Critics have accused prosecutors in Boston of harrying Swartz and losing any sense of proportion as they pursued the case. Since the weekend, more than 1500 copyright-protected articles have been made accessible for free on the internet by authors and owners as a tribute to Swartz under the common name, #pdftribute.
"He was brilliant, and funny. A kid genius," Larry Lessig, director of the Edmond J. Safra Centre for Ethics at Harvard University, wrote in his blog. Swartz was a fellow at Harvard and attached to the Safra Centre when he allegedly hacked into JSTOR on the MIT campus. A petition signed by 12,000 people has been sent to the White House demanding the sacking of the prosecutor who was in charge of the Swartz case, US Attorney Carmen Ortiz.
"A soul, a conscience, the source of a question I have asked myself a million times: What would Aaron think?" Professor Lessig went on. "That person is gone today, driven to the edge by what a decent society would only call bullying. I get wrong. But I also get proportionality. And if you don't get both, you don't deserve to have the power of the United States government behind you."
MIT has also begun some soul-searching amid suggestions that while JSTOR sought to play down the seriousness of Swartz's intrusion into their system - he is accused of breaking into a computer cupboard at MIT and wiring up his laptop to purloin the JSTOR files - and asked prosecutors to drop the case, the authorities at MIT sided with prosecutors. Those who run JSTOR "declined to pursue their own action against Aaron, and they asked the government to drop it," Lessig wrote. "MIT, to its great shame, was not as clear, and so the prosecutor had the excuse he needed to continue his war against the 'criminal' who we loved and knew as Aaron."
The MIT investigation into these and other claims has been ordered by the university's president, Rafael Reif. He appointed Hal Abelson, a professor of electrical engineering and computer science at MIT, and a founding director of Creative Commons and the Free Software Foundation, to lead the probe.

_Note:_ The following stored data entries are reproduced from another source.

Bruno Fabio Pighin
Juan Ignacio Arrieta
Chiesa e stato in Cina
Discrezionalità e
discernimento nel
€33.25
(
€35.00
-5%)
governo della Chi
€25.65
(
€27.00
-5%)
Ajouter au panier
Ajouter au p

"I want to express very clearly that I and all of us at MIT are extremely saddened by the death of this promising young man who touched the lives of so many," Reif said. "It pains me to think that MIT played any role in a series of events that have ended in tragedy."

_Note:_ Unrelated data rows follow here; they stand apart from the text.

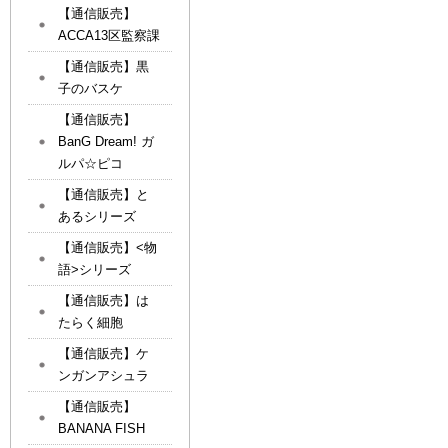
【通信販売】
ACCA13区監察課
【通信販売】黒
子のバスケ
【通信販売】
BanG Dream! ガ
ルパ☆ピコ
【通信販売】と
あるシリーズ
【通信販売】<物
語>シリーズ
【通信販売】は
たらく細胞
【通信販売】ケ
ンガンアシュラ
【通信販売】
BANANA FISH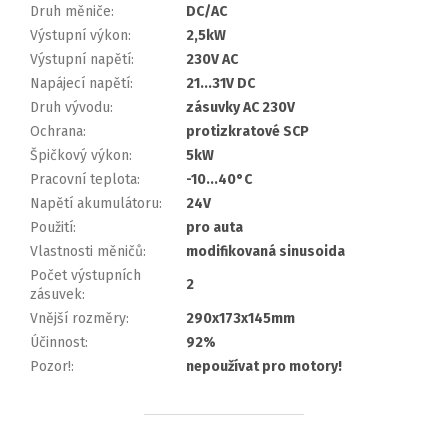
Druh měniče
:
DC/AC
Výstupní výkon
:
2,5kW
Výstupní napětí
:
230V AC
Napájecí napětí
:
21...31V DC
Druh vývodu
:
zásuvky AC 230V
Ochrana
:
protizkratové SCP
Špičkový výkon
:
5kW
Pracovní teplota
:
-10...40°C
Napětí akumulátoru
:
24V
Použití
:
pro auta
Vlastnosti měničů
:
modifikovaná sinusoida
Počet výstupních
2
zásuvek
:
Vnější rozměry
:
290x173x145mm
Účinnost
:
92%
Pozor!
:
nepoužívat pro motory!
Z
á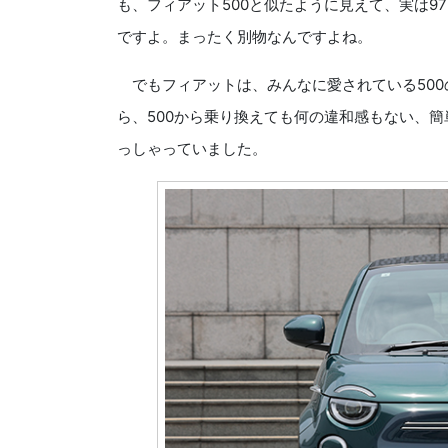
も、フィアット500と似たように見えて、実は
ですよ。まったく別物なんですよね。
でもフィアットは、みんなに愛されている500
ら、500から乗り換えても何の違和感もない、簡
っしゃっていました。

A funeral for Swartz is set for tomorrow in a synagogue in Highland Park, north of Chicago.
Among those offering tributes to him is Tim Berners-Lee, creator of the world wide web.
"Aaron dead. World wanderers, we have lost a wise elder. Hackers for right, we are one down. Parents all, we have lost a child. Let us weep," he said via a post on Twitter.
In a statement the family of Swartz and his girlfriend said his death was a "the product of a criminal justice system rife with intimidation and prosecutorial overreach". The statement specifically blamed decisions by the Massachusetts prosecutors' office and MIT.
Activists who considered Swartz their pied piper took early revenge on MIT by hacking into the university's website and crashing it for periods over the weekend.